At a time when farmers, the working class, and those living below the poverty line are grappling with the impacts of COVID-19, Nepal Government has failed in providing any kind of relief packages citing lack of financial resources.
All the while top leaders are working relentlessly to increase the number of ministries just so that candidates with political influence can be accommodated. NCP is all set to breakup up some ministries just to add more of them in order to share the spoils, amid a global pandemic. Doing so not only adds to the government’s expenditure, but is also against the constitutional spirit as well as the suggestions of various expert committees formed by the government itself.
Co-chairs of the ruling Nepal Communist Party (NCP) Prime Minister KP Sharma Oli and Pushpa Kamal Dahal have agreed to increase the number of ministries to facilitate prevalent intra-party factionalism.

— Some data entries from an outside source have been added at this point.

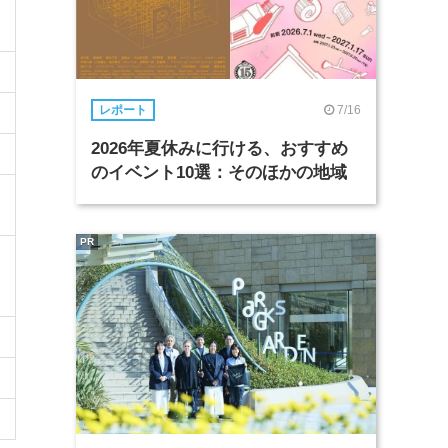
7/16
レポート
2026年夏休みに行ける、おすすめ
のイベント10選：そのほかの地域
PR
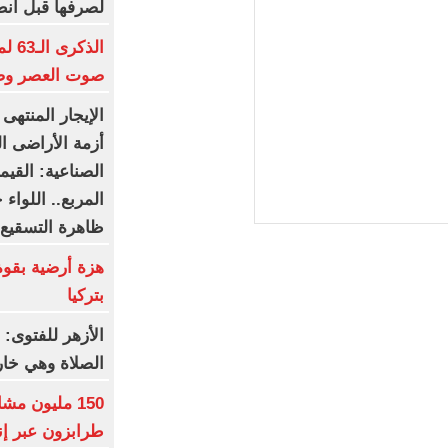
لصرفها قبل انط
الذك
صوت العصر وصا
الإيجار المنتهى 
أزمة الأراضى ال
المربع.. اللوا
ظاهرة التسقيع 
بتركيا
الأزهر للفتوى:
الصلاة وهي خار
150 مليون م
طرابزون عبر إ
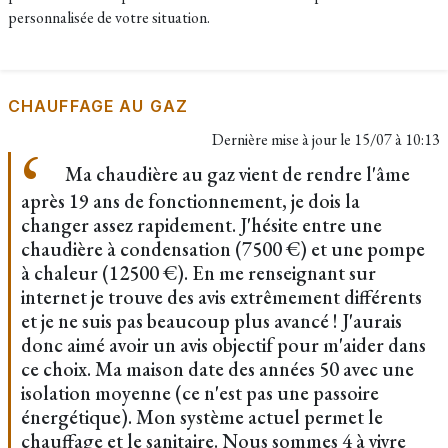
personnalisée de votre situation.
CHAUFFAGE AU GAZ
Dernière mise à jour le
15/07 à 10:13
Ma chaudière au gaz vient de rendre l'âme
après 19 ans de fonctionnement, je dois la
changer assez rapidement. J'hésite entre une
chaudière à condensation (7500 €) et une pompe
à chaleur (12500 €). En me renseignant sur
internet je trouve des avis extrêmement différents
et je ne suis pas beaucoup plus avancé ! J'aurais
donc aimé avoir un avis objectif pour m'aider dans
ce choix. Ma maison date des années 50 avec une
isolation moyenne (ce n'est pas une passoire
énergétique). Mon système actuel permet le
chauffage et le sanitaire. Nous sommes 4 à vivre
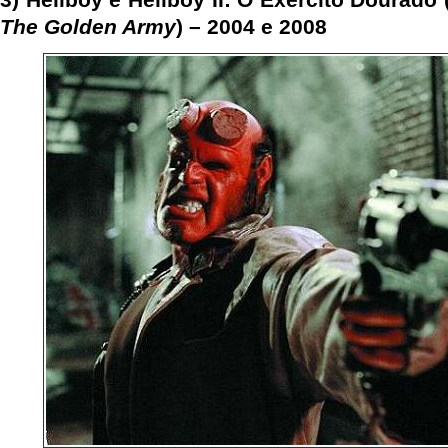
The Golden Army
) – 2004 e 2008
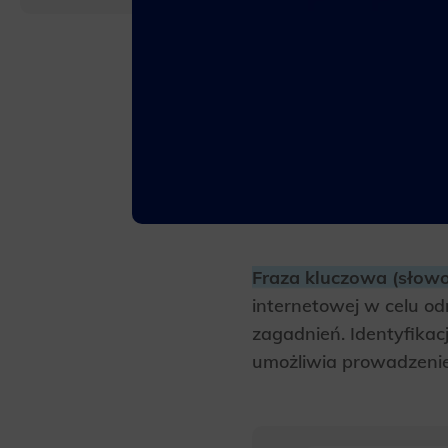
Fraza kluczowa (słow
internetowej w celu od
zagadnień. Identyfik
umożliwia prowadzenie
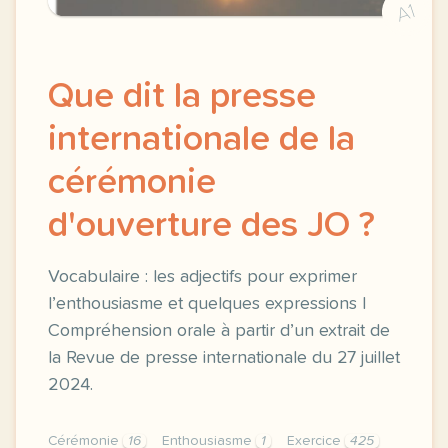
A1
Que dit la presse
internationale de la
cérémonie
d'ouverture des JO ?
Vocabulaire : les adjectifs pour exprimer
l’enthousiasme et quelques expressions |
Compréhension orale à partir d’un extrait de
la Revue de presse internationale du 27 juillet
2024.
Cérémonie
16
Enthousiasme
1
Exercice
425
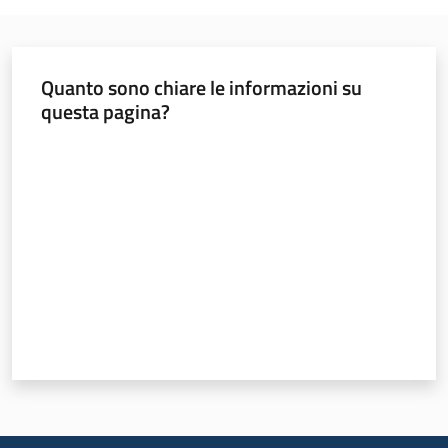
Ambiente
Quanto sono chiare le informazioni su
questa pagina?
Argomenti
Valuta da 1 a 5 stelle
Novità
Servizi
Leggi Atti Bandi
Piani Programmi
Progetti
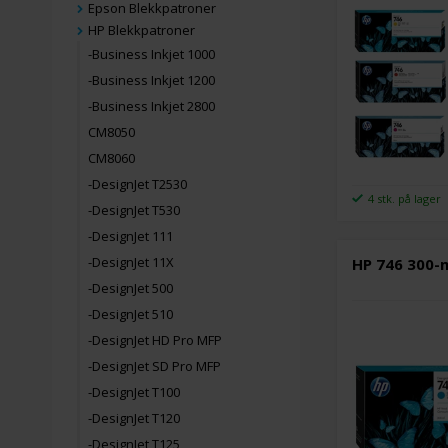
Epson Blekkpatroner
HP Blekkpatroner
-Business Inkjet 1000
-Business Inkjet 1200
-Business Inkjet 2800
CM8050
CM8060
-DesignJet T2530
4 stk. på lager
-DesignJet T530
-DesignJet 111
-DesignJet 11X
HP 746 300-
-DesignJet 500
-DesignJet 510
-DesignJet HD Pro MFP
-DesignJet SD Pro MFP
-DesignJet T100
-DesignJet T120
-DesignJet T125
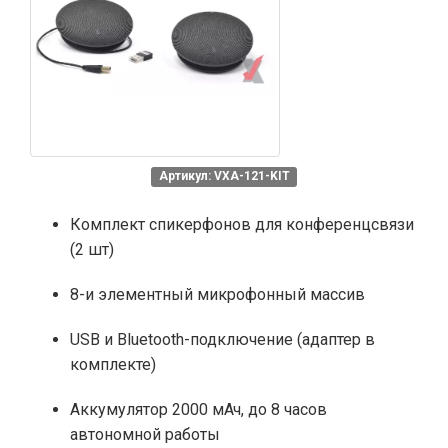
Артикул: VXA-121-KIT
Комплект спикерфонов для конференцсвязи
(2 шт)
8-и элементный микрофонный массив
USB и Bluetooth-подключение (адаптер в
комплекте)
Аккумулятор 2000 мАч, до 8 часов
автономной работы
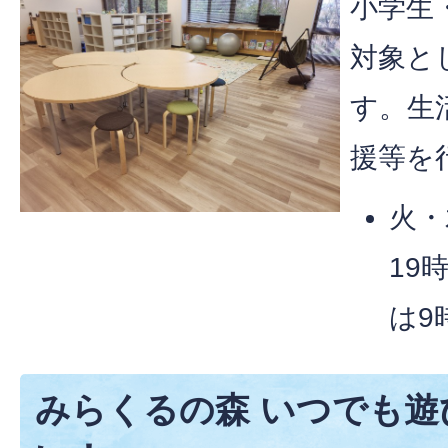
小学生
対象と
す。生
援等を
火・
19
は9
みらくるの森 いつでも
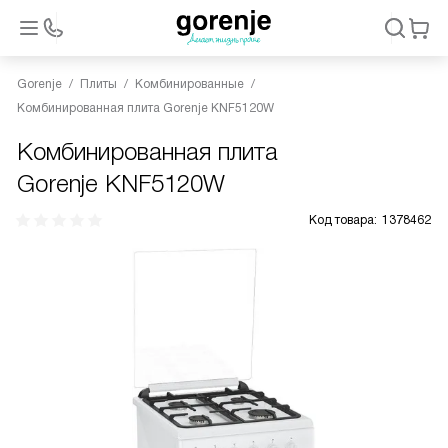
Gorenje
Плиты
Комбинированные
Комбинированная плита Gorenje KNF5120W
Комбинированная плита
Gorenje KNF5120W
Код товара:
1378462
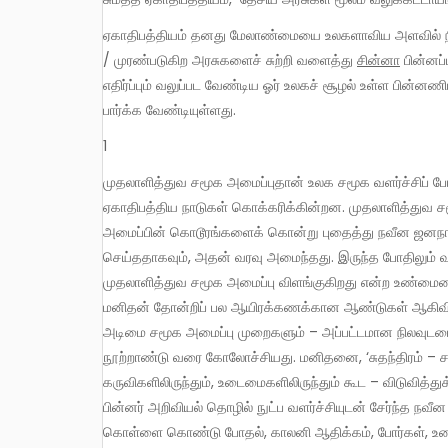
ஏகாதிபத்தியம் தனது மேலாண்மையை உலகளாவிய அளவில் நிறுவும் பொருட்டு ராணுவ நடவடிக்கைகளில் இறங்குகின்றன. எதிர்க்கிற
/ முரண்படுகிற அரசுகளைச் சுற்றி வளைத்து
சின்னா
பின்னப
எதிர்ப்பும் வலுப்பட வேண்டிய ஓர் உலகச் சூழல் உள்ள பின்னண
பார்க்க வேண்டியுள்ளது.
1
முதலாளித்துவ சமூக அமைப்புதான் உலக சமூக வளர்ச்சிப் போக்கின் இறுதிக்கட்டம் எனவும், வரலாற்றின் முடிவு இதுவே எனவும்
ஏகாதிபத்திய நாடுகள் கொக்கரிக்கின்றன. முதலாளித்துவ ச
அமைப்பின் கொடூரங்களைக் கொன்று புதைத்து நவீன ஜனநாய
செய்ததாகவும், அதன் வரவு அமைந்தது. இருந்த போதிலும் வ
முதலாளித்துவ சமூக அமைப்பு விளங்குகிறது என்ற உண்மையை
மனிதன் தோன்றிப் பல ஆயிரக்கணக்கான ஆண்டுகள் ஆகிவிட்ட
அடிமை சமூக அமைப்பு முறைகளும் – அப்பட்டமான நிலவுடம
நூற்றாண்டு வரை கோலோச்சியது. மனிதனை, ‘சுதந்திரம் – ச
கருவிகளிலிருந்தும், உடைமைகளிலிருந்தும் கூட – விடுவித
பின்னர் அறிவியல் தொழில் நுட்ப வளர்ச்சியுடன் சேர்ந்த நவ
கொள்ளை கொண்டு போதல், காலனி ஆதிக்கம், போர்கள், உழைப்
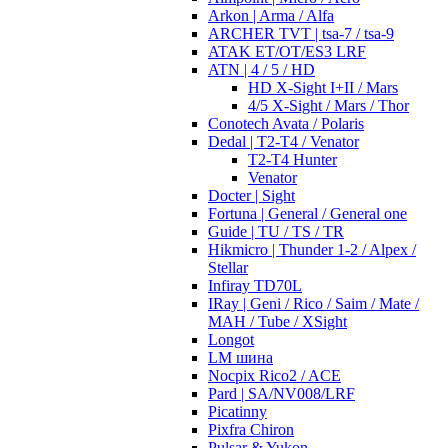
Arkon | Arma / Alfa
ARCHER TVT | tsa-7 / tsa-9
ATAK ET/OT/ES3 LRF
ATN | 4 / 5 / HD
HD X-Sight I+II / Mars
4/5 X-Sight / Mars / Thor
Conotech Avata / Polaris
Dedal | T2-T4 / Venator
T2-T4 Hunter
Venator
Docter | Sight
Fortuna | General / General one
Guide | TU / TS / TR
Hikmicro | Thunder 1-2 / Alpex /
Stellar
Infiray TD70L
IRay | Geni / Rico / Saim / Mate /
MAH / Tube / XSight
Longot
LM шина
Nocpix Rico2 / ACE
Pard | SA/NV008/LRF
Picatinny
Pixfra Chiron
Pulsar & Yukon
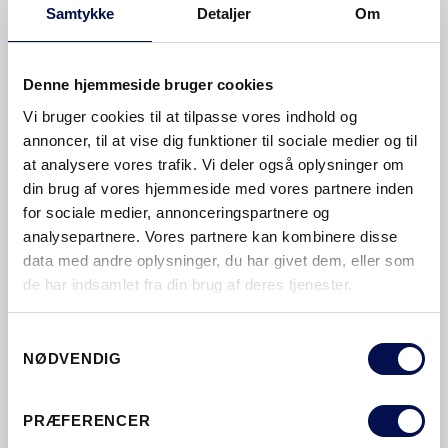
Samtykke
Detaljer
Om
FARVE
FILMDØRE
FRANSKE DØRE
FRITIDSHUSDØRE
Denne hjemmeside bruger cookies
FSC
FYLDNINGSDØRE
Vi bruger cookies til at tilpasse vores indhold og
GLASDØRE
GLATTE DØRE
annoncer, til at vise dig funktioner til sociale medier og til
GREB
HÅNDTAG
at analysere vores trafik. Vi deler også oplysninger om
din brug af vores hjemmeside med vores partnere inden
HJEMMEKONTOR
HOVEDDØRE
for sociale medier, annonceringspartnere og
INDBRUDSSIKKERHED
analysepartnere. Vores partnere kan kombinere disse
data med andre oplysninger, du har givet dem, eller som
INDVENDIGE DØRE
ISOLERING
de har indsamlet fra din brug af deres tjenester.
JUL
KARME
KØKKENDØRE
Samtykkevalg
LAVENERGIDØRE
LYDDÆMPENDE
NØDVENDIG
LYDDØRE
MALEDE DØRE
MASSIVE DØRE
MILJØVENLIGT
PRÆFERENCER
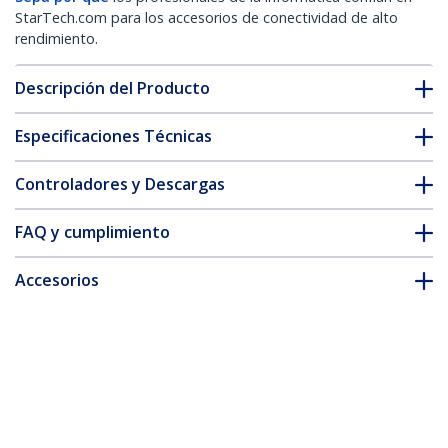
StarTech.com para los accesorios de conectividad de alto
rendimiento.
Descripción del Producto
Especificaciones Técnicas
Controladores y Descargas
FAQ y cumplimiento
Accesorios
* La apariencia y las especificaciones del producto están sujetas
a cambios sin previo aviso.
Extensor de S-Video a través de Cat 5
con Audio
ID del Producto:
SVIDUTPEXTA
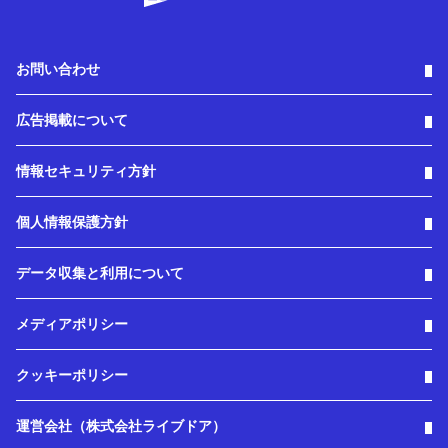
お問い合わせ
広告掲載について
情報セキュリティ方針
個人情報保護方針
データ収集と利用について
メディアポリシー
クッキーポリシー
運営会社（株式会社ライブドア）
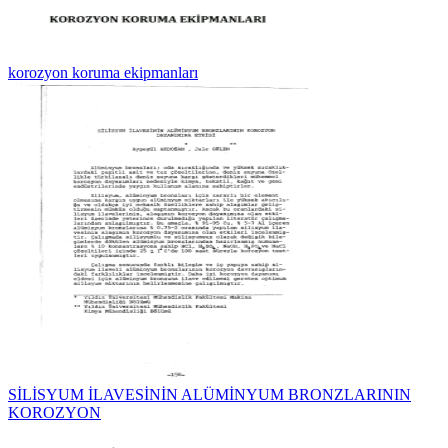
korozyon koruma ekipmanları
SİLİSYUM İLAVESİNİN ALÜMİNYUM BRONZLARININ
KOROZYON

Party insiders say that an agreement has been reached within NCP to split the Ministry of Energy, Water Resources and Irrigation, the Ministry of Industry, Commerce and Supplies, and the Ministry of Physical Infrastructure and Transport.
The constitution of Nepal allows a Cabinet to have maximum 25 ministers, including the prime minister. At present, two of the 25 ministerial berths are vacant with scores of contenders. The upcoming Cabinet reshuffle is most likely to overrun the provision.
While having jumbo Cabinets to favor influential persons is not something new to Nepal government, doing so certainly adds to the government’s daily expenses.
At present, each ministry incurs an expense of at least one billion rupees annually, and adding the number of ministries as well as staffers will only shoot the expenditure upwards.
Even before the COVID-19 crisis, the Public Expenditure Review Commission had suggested that the government structure and staff be reduced to balance expenditure. Nepal currently has 22 ministries and 57 departments under them, in compliance with the Labor Rules 2074. The Commission, however, has said that more than one ministry and department is involved in similar nature of work.
“This has led to confusion in work division, increased disputes, ineffective coordination and unnecessary expenses,” the Commission has said in its report to the government.
For example, the workload of the Ministry of Energy, Water Resources and Irrigation — one of the ministries proposed to be divided to add ministries — is said to be easy at present. The investment, permission and monitoring of hydropower projects with the capacity of more than 200 MW is done through the Investment Board chaired by the Prime Minister.
Hydropower projects with a capacity of less than 1 MW fall under the jurisdiction of the local level. In the proposed bill related to electricity, the jurisdiction of hydropower projects of less than 3 MW capacity has been placed at the local level and the jurisdiction of hydropower projects of 3 to 20 MW capacity has been placed to the provinces. The Ministry of Energy has less jurisdiction as all the work related to power management is taken care of by the Public Enterprise Electricity Authority.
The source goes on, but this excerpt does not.